Representatives from other organizations, including the Franklin Community Center, Four Winds Saratoga and Mediation Matters, were also on hand to help facilitate Sunday’s conversation.
Students were divided into three groups according to grade — kindergarteners through fifth-graders, sixth- through eighth-graders and high school students — while their parents also formed groups to discuss solutions to bullying scenarios.
“If I’m nobody, and nobody’s perfect, then I must be perfect,” said sixth-grader Lia Chabot, giving an example of a comeback that could be used to keep a bully at bay.
“I wouldn’t just want to talk to the principals,” said sixth-grader Hannah Lefevre, when asked who students should talk to at school if they see or experience bullying.
When parents were asked if they had been bullied, the majority of those who answered “yes” had been victims in the sixth grade.
“Middle school is the worst,” Saratoga Springs High School junior Renee Martin said after facilitating the conversation among sixth- through eighth-graders.
As a student liaison for Parent University, a participant in both the National Coalition Building Institute and Student Court at Saratoga Springs High School and a victim of past bullying, Martin said officials should examine opportunities for younger students to mediate and confront incidents of bullying among themselves.
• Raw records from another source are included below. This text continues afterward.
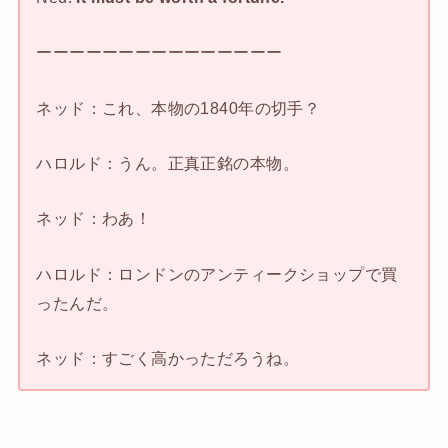
ーーーーーーーーーーーーーーー
ネッド：これ、本物の1840年の切手？
ハロルド：うん。正真正銘の本物。
ネッド：わあ！
ハロルド：ロンドンのアンティークショップで買
ったんだ。
ネッド：すごく高かっただろうね。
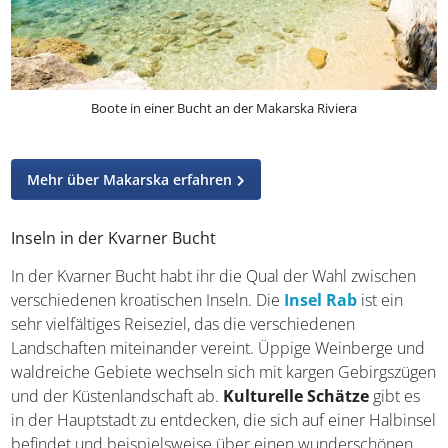
Boote in einer Bucht an der Makarska Riviera
Mehr über Makarska erfahren
Inseln in der Kvarner Bucht
In der Kvarner Bucht habt ihr die Qual der Wahl zwischen
verschiedenen kroatischen Inseln. Die
Insel Rab
ist ein
sehr vielfältiges Reiseziel, das die verschiedenen
Landschaften miteinander vereint. Üppige Weinberge
und waldreiche Gebiete wechseln sich mit kargen
Gebirgszügen und der Küstenlandschaft ab.
Kulturelle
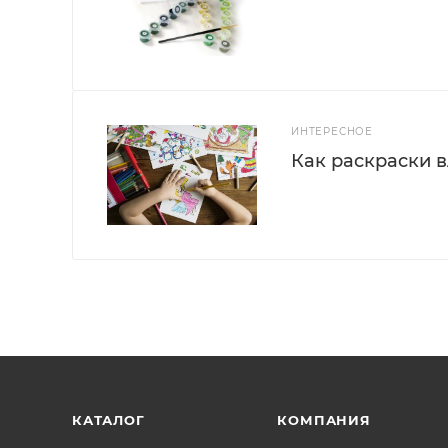
ИНТЕРЕСНОЕ
Как раскраски 
КАТАЛОГ
КОМПАНИЯ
“We’re always reviewing our policies,” Piccirillo said, noting events like Parent University programs were a chance to educate as well as receive important feedback from parents and students.
Along with traditional physical or emotional bullying, cyber bullying was also discussed as a growing problem, with almost all of the students from kindergarten to fifth grade saying they had witnessed or been a victim of a cyber bully.
“It’s very difficult to monitor,” Piccirillo said of taunts sent by cell phones or other devices.
One group of parents cited the importance for students to have someone, be it a teacher or administrator, to advocate for them at school.
“The one week when I wasn’t there he wanted to quit baseball,” said Samantha Giknis of her 9-year-old son Phillip’s experience with bullying on his Little League team.
Giknis suggested that parents of bullied children get to know the parents of those doing the bullying as a first step toward addressing their behavior.
“Stand up for yourself,” said Isabella Mastrion, a fifth-grade student, when asked what students should do if they are a victim of bullying. Isabella and her sister both take Tae Kwon Do, training which their father, Guy Mastrion, said not only makes them safer, but also helps them build the confidence to confront and prevent bullying.
“These experiences are things that are passing through their lives,” he said, noting that incidents of bullying or unfair treatment usually do not end after high school.
The next program in this series on bullying will be held from 5:30 to 7:30 p.m. Nov. 4 at the Saratoga Springs Public Library.